The pair allegedly used Photofucket to obtain guest passwords to access users’ password-protected albums and then handed the ill-gotten guest passwords out to paying customers.

As BuzzFeed explains it, the security hole was made possible by the way that Photobucket used to handle privacy levels, which differed from how Flickr or Facebook went about the task.

Photobucket had users set privacy levels at the album level, as opposed to setting it for each individual photo.

Photos inside albums marked as “Private” or “Password-protected” wouldn’t show up in searches or to people who browsed a user’s profile.

But you could still get to those photos with a direct URL. That way, users could send a direct link to share a given private photo with a friend, and that friend wouldn’t need a password to look at the content.

Then, she could forward that link to somebody else, who could send it along to a third party, and, well, you can see where that photo’s headed: to infinity and beyond!

…or, at least, if not to infinity, those URLs could be forwarded to somebody who got it into his head that he’d really like to see what else was in that album.

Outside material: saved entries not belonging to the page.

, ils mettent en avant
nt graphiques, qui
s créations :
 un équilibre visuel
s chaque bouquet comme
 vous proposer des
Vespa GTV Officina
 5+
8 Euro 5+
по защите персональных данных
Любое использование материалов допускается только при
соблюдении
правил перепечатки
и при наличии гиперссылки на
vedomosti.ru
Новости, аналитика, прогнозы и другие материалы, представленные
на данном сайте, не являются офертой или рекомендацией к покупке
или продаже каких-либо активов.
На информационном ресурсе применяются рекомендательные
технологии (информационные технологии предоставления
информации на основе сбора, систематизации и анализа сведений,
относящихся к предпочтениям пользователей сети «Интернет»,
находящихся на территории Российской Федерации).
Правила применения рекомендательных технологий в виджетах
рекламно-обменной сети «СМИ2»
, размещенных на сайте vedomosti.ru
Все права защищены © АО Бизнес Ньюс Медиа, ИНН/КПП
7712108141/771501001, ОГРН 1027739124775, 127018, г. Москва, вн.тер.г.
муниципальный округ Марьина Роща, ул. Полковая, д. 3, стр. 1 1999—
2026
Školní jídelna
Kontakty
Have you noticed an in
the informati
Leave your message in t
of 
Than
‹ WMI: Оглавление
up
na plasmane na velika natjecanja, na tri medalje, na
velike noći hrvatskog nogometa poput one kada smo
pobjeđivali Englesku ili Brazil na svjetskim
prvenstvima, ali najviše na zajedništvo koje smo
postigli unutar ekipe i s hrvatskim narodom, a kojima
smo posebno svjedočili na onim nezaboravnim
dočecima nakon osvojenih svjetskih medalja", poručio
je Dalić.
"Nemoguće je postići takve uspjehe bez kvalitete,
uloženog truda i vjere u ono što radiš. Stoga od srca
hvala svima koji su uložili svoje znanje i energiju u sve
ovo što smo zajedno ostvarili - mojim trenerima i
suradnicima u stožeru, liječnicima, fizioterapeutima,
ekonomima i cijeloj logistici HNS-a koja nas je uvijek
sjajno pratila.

Since that recipient already had a URL for one of the photos in the album, plus the name of the Photobucket user, he or she could send those snippets of information on to a fusker app and have it guess what other URLs might pertain to that album and which might thereby lead to the private photos that the user didn’t want to reveal.

Engadget reports that in 2012, Photobucket announced that all new accounts would have their links scrambled by default, and existing users would also get the option to scramble links so that filenames couldn’t be easily guessed.

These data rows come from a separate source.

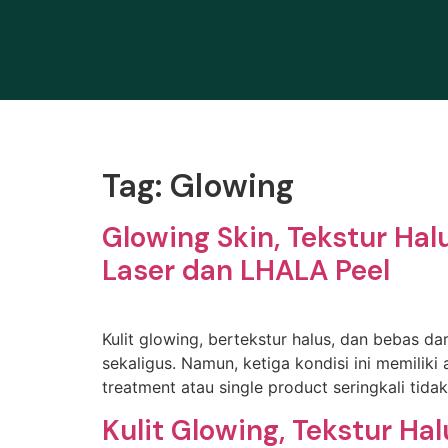
Tag:
Glowing
Glowing Skin, Tekstur Ha
Laser dan LHALA Peel
Kulit glowing, bertekstur halus, dan bebas d
sekaligus. Namun, ketiga kondisi ini memilik
treatment atau single product seringkali tid
Kulit Glowing, Tekstur H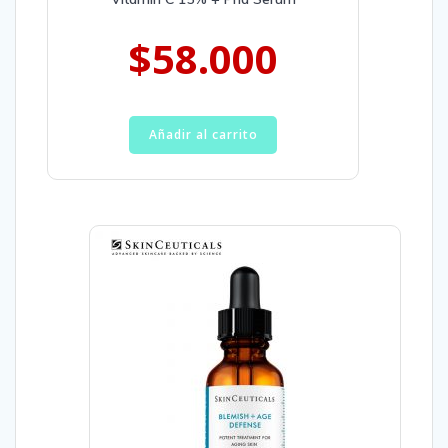
$
58.000
Añadir al carrito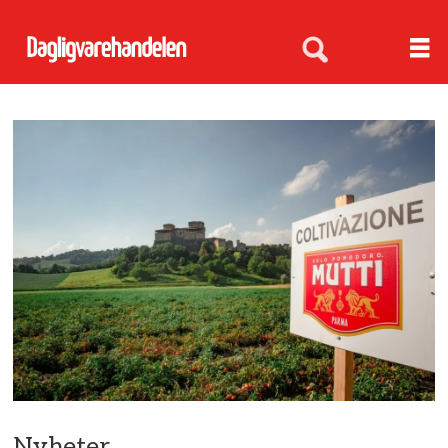
Nyheter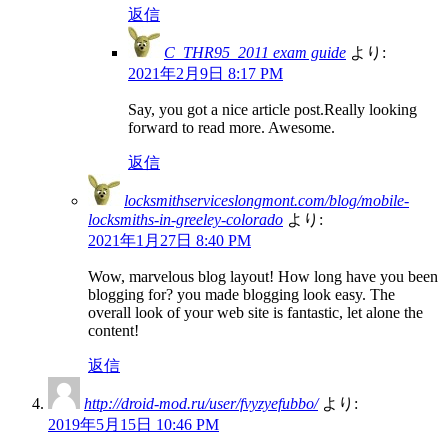
返信
C_THR95_2011 exam guide
より:
2021年2月9日 8:17 PM
Say, you got a nice article post.Really looking
forward to read more. Awesome.
返信
locksmithserviceslongmont.com/blog/mobile-
locksmiths-in-greeley-colorado
より:
2021年1月27日 8:40 PM
Wow, marvelous blog layout! How long have you been
blogging for? you made blogging look easy. The
overall look of your web site is fantastic, let alone the
content!
返信
http://droid-mod.ru/user/fvyzyefubbo/
より:
2019年5月15日 10:46 PM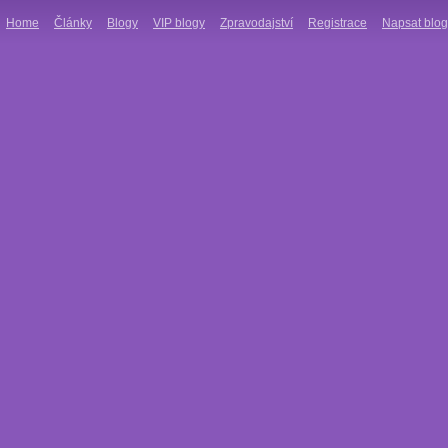
Home
Články
Blogy
VIP blogy
Zpravodajství
Registrace
Napsat blog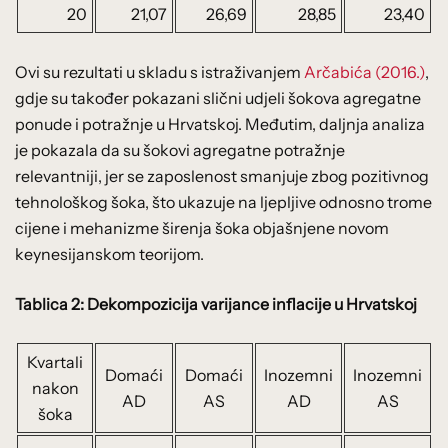
20
21,07
26,69
28,85
23,40
Ovi su rezultati u skladu s istraživanjem
Arčabića (2016.)
,
gdje su također pokazani slični udjeli šokova agregatne
ponude i potražnje u Hrvatskoj. Međutim, daljnja analiza
je pokazala da su šokovi agregatne potražnje
relevantniji, jer se zaposlenost smanjuje zbog pozitivnog
tehnološkog šoka, što ukazuje na ljepljive odnosno trome
cijene i mehanizme širenja šoka objašnjene novom
keynesijanskom teorijom.
Tablica 2: Dekompozicija varijance inflacije u Hrvatskoj
Kvartali
Domaći
Domaći
Inozemni
Inozemni
nakon
AD
AS
AD
AS
šoka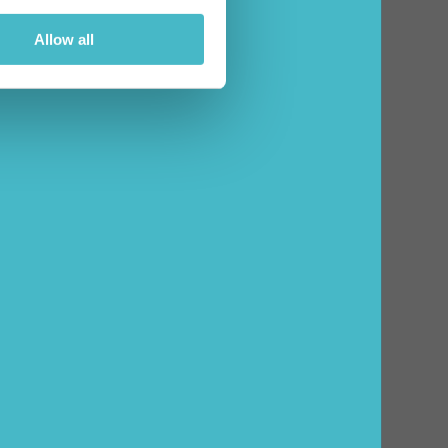
Allow all
ZUM WARENKORB HINZUFÜGEN
US
VILEDA GELBES
BODENTUCH 2 STÜCK
Karton Inhalt 20 Stück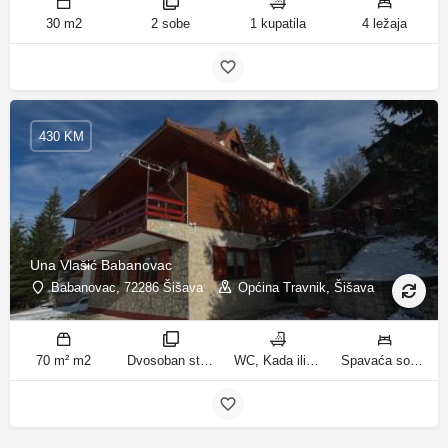
30 m2
2 sobe
1 kupatila
4 ležaja
430 KM
Una Vlašić Babanovac
Babanovac, 72286 Šišava
Općina Travnik, Šišava
70 m² m2
Dvosoban stan sa pogledom na planinu, Trosoban stan sa pogledom na planinu sobe
WC, Kada ili tuš kupatila
Spavaća soba 1: 1 krevet za jednu osobu | Spavaća soba 2: 1 krevet na kat | Dnevni boravak: 1 kauč na razvlačenje | Spavaća soba 2: 2 kreveta na kat | Spavaća soba 3: 2 francuska bračna kreveta ležaja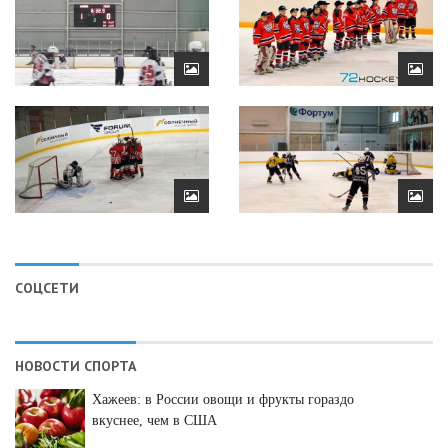
СОЦСЕТИ
НОВОСТИ СПОРТА
Хажеев: в России овощи и фрукты гораздо
вкуснее, чем в США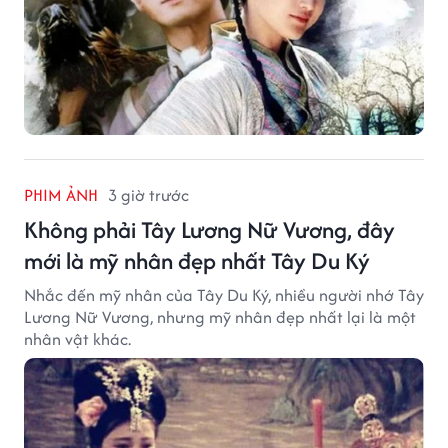
PHIM ẢNH
3 giờ trước
Không phải Tây Lương Nữ Vương, đây
mới là mỹ nhân đẹp nhất Tây Du Ký
Nhắc đến mỹ nhân của Tây Du Ký, nhiều người nhớ Tây
Lương Nữ Vương, nhưng mỹ nhân đẹp nhất lại là một
nhân vật khác.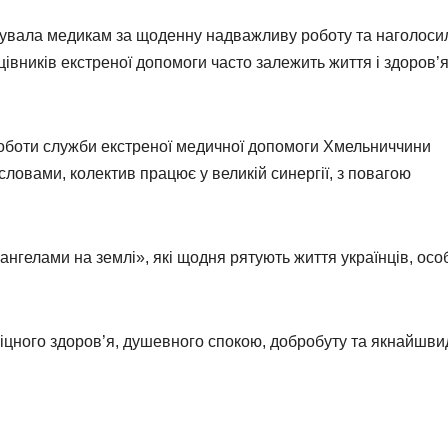
увала медикам за щоденну надважливу роботу та наголоси
івників екстреної допомоги часто залежить життя і здоров’
оботи служби екстреної медичної допомоги Хмельниччини
ї словами, колектив працює у великій синергії, з повагою
ангелами
на землі», які щодня рятують життя українців, ос
іцного здоров’я, душевного спокою, добробуту та якнайшви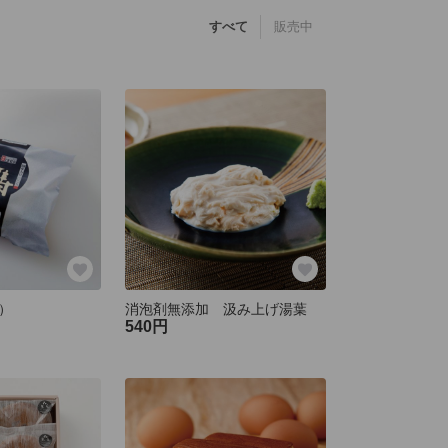
すべて
販売中
）
消泡剤無添加 汲み上げ湯葉
540円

If the charges prove true, between July 2012 and July 2014, the two men racked up about 722 guest passwords, and their fusking program allegedly let them waltz into Photobucket.com password-protected albums without users’ permission.

The indictment lists evidence including emails the two men sent in which they discussed exploits, customer service messages to Photofucket buyers, and PayPal transfers to fund the operation.

Bourret and Andrianakis are each looking at up to five years in federal prison and up to a $250,000 fine for the conspiracy charge; the same again for a charge of computer fraud, aid and abet; and not more than 10 years in federal prison and up to a $250,000 fine per count for two counts of access device fraud.

What’s the lesson here? To not take naked photos? To not send them to other people or store them in online services? Or how about what Notopoulos suggested: don’t be nude, ever?

Well, that would help, and would also save time by collapsing bathing and laundering into one chore.